Ruch na Siódemce w stronę Krakowa był tamtego dnia wyjątkowo duży. Żułty starał się jak mógł, żeby nie denerwować innych kierowców swoją niezwykle małą prędkością. Jednak kiedy tylko przekraczał 120 km/h, zaczyna złowieszczo wyć i drżeć tak mocno, że moje dłonie ledwo mogły utrzymać kierownicę. Przypominał w ten sposób, że jest już staruszkiem i nie powinniśmy zbyt wiele od niego wymagać. Po jakimś czasie postanowiłam więc mu odpuścić. Nie dociskałam gazu do podłogi i trzymałam stałą prędkość 110 km/h. To mu najwidoczniej odpowiadało, bo złowieszczy szum silnika przeszedł w zadowolone pomrukiwanie.
Przyglądałam się mijającym nas samochodom i wielkim banerom reklamowym do momentu, gdy ich bogactwo kolorów i czcionek zaczęło mnie męczyć. Słuchałam muzyki puszczanej naprzemiennie przez Amel i Kimi, i jak zwykle tylko ruszałam ustami zamiast śpiewać. Od czasu do czasu zerkałam w lusterko, gdzie odbijała się śpiąca mordka mojego psa. To była najdłuższa wycieczka w jego życiu, ale dokarmiany przez Amel kabanosem i herbatnikami znosił ją wyjątkowo dobrze. Moja siostra i przyjaciółka oglądały świat przez szyby. Nie miałam pojęcia, na co patrzyły ani o czym myślały, ale dużo się uśmiechały, tak samo jak ja.
W pewnym momencie jadący przede mną samochód zahamował gwałtownie. Też depnęłam na hamulec. Żułty zwolnił momentalnie, nasza trójka odchyliła się mocno do przodu, a śpiący Rico spadł z fotela na podłogę.
– Sorry – powiedziałam, upewniając się, że ze wszystkimi moimi pasażerami wszystko było okej. Rico wrócił na fotel i zaczął obserwować drogę.

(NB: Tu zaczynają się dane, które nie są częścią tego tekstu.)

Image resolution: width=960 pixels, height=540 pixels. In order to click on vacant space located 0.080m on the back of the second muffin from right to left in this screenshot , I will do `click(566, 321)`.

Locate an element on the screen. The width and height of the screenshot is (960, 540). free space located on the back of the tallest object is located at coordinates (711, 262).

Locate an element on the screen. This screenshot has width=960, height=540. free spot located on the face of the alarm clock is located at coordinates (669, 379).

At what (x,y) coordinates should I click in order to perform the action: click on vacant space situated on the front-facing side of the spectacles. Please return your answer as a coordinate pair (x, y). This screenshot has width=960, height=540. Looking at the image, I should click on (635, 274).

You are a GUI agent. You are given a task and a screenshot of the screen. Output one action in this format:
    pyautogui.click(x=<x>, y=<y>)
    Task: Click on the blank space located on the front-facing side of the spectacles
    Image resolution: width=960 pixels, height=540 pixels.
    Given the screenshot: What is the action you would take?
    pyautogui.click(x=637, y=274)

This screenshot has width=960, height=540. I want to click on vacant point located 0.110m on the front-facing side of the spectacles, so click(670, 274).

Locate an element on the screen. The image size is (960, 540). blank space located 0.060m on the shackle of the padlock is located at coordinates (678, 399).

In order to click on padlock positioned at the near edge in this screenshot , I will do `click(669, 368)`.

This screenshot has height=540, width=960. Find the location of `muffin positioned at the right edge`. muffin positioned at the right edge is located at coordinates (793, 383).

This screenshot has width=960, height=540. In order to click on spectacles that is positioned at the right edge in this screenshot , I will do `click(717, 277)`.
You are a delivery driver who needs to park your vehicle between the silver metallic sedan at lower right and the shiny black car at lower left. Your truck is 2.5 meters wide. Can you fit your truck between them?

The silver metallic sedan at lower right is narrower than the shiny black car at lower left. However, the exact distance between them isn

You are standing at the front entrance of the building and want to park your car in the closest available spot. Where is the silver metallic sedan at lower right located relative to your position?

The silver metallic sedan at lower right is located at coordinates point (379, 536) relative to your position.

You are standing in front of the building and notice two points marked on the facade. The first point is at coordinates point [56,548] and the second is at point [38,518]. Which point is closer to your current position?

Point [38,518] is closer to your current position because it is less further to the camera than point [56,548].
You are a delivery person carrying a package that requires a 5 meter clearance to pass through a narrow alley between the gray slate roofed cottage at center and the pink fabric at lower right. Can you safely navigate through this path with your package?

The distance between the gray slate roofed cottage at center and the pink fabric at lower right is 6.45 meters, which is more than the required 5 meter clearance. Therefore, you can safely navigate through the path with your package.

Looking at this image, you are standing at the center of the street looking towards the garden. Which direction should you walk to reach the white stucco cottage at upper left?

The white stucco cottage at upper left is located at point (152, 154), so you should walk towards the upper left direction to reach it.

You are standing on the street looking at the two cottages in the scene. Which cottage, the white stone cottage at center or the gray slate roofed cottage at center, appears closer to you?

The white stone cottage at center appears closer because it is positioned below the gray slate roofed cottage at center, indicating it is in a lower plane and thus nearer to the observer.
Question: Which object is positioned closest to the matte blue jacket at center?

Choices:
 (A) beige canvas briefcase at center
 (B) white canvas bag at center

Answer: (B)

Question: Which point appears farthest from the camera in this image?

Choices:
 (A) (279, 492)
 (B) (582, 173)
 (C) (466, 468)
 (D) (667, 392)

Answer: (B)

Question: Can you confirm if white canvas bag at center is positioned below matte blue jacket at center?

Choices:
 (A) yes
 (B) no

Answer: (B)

Samochód przed nami zatrzymał się, bo na jezdnię przed nim nonszalancko wkroczył dzik z młodymi.
– Ej, nagrajcie je! Jak nazywa się samica dzika? – zapytałam, obserwując urocze dziczki o przypalanym umaszczeniu.
– Dzikuska – odparła Amel.
– Tak, z całą pewnością. Może tak jak u świni, maciora?
Zastanawiałam się nad tym chwilę, jak za każdym razem, gdy pojawiał się jakiś językowy problem. Kimi rozwiała nasze wątpliwości i sprawdziła, że samica dzika nazywa się locha. Wiedziałam, że w okolicach Krakowa mieszka mnóstwo zwierząt, ale nie spodziewałam się, że cała leśna rodzina wyjdzie nam na drogę.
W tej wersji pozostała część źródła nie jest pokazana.